### ACTIVITY
Write the data out again exactly, with every picture removed.
═══ DATA IN THIS EXERCISE ═══
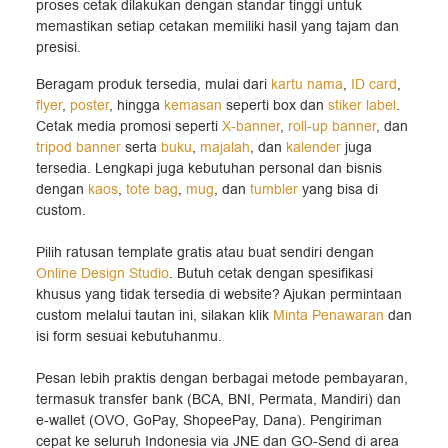
proses cetak dilakukan dengan standar tinggi untuk
memastikan setiap cetakan memiliki hasil yang tajam dan
presisi.
Beragam produk tersedia, mulai dari
kartu nama
,
ID card
,
flyer
,
poster
, hingga
kemasan
seperti box dan
stiker label
.
Cetak media promosi seperti
X-banner
,
roll-up banner
, dan
tripod banner
serta
buku
,
majalah
, dan
kalender
juga
tersedia. Lengkapi juga kebutuhan personal dan bisnis
dengan
kaos
,
tote bag
,
mug
, dan
tumbler
yang bisa di
custom.
Pilih ratusan template gratis atau buat sendiri dengan
Online Design Studio
. Butuh cetak dengan spesifikasi
khusus yang tidak tersedia di website? Ajukan permintaan
custom melalui tautan ini, silakan klik
Minta Penawaran
dan
isi form sesuai kebutuhanmu.
Pesan lebih praktis dengan berbagai metode pembayaran,
termasuk transfer bank (BCA, BNI, Permata, Mandiri) dan
e-wallet (OVO, GoPay, ShopeePay, Dana). Pengiriman
cepat ke seluruh Indonesia via JNE dan GO-Send di area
═══
### SOLUTION TO THE EXERCISE
proses cetak dilakukan dengan standar tinggi untuk
memastikan setiap cetakan memiliki hasil yang tajam dan
presisi.
Beragam produk tersedia, mulai dari
kartu nama
,
ID card
,
flyer
,
poster
, hingga
kemasan
seperti box dan
stiker label
.
Cetak media promosi seperti
X-banner
,
roll-up banner
, dan
tripod banner
serta
buku
,
majalah
, dan
kalender
juga
tersedia. Lengkapi juga kebutuhan personal dan bisnis
dengan
kaos
,
tote bag
,
mug
, dan
tumbler
yang bisa di
custom.
Pilih ratusan template gratis atau buat sendiri dengan
Online Design Studio
. Butuh cetak dengan spesifikasi
khusus yang tidak tersedia di website? Ajukan permintaan
custom melalui tautan ini, silakan klik
Minta Penawaran
dan
isi form sesuai kebutuhanmu.
Pesan lebih praktis dengan berbagai metode pembayaran,
termasuk transfer bank (BCA, BNI, Permata, Mandiri) dan
e-wallet (OVO, GoPay, ShopeePay, Dana). Pengiriman
cepat ke seluruh Indonesia via JNE dan GO-Send di area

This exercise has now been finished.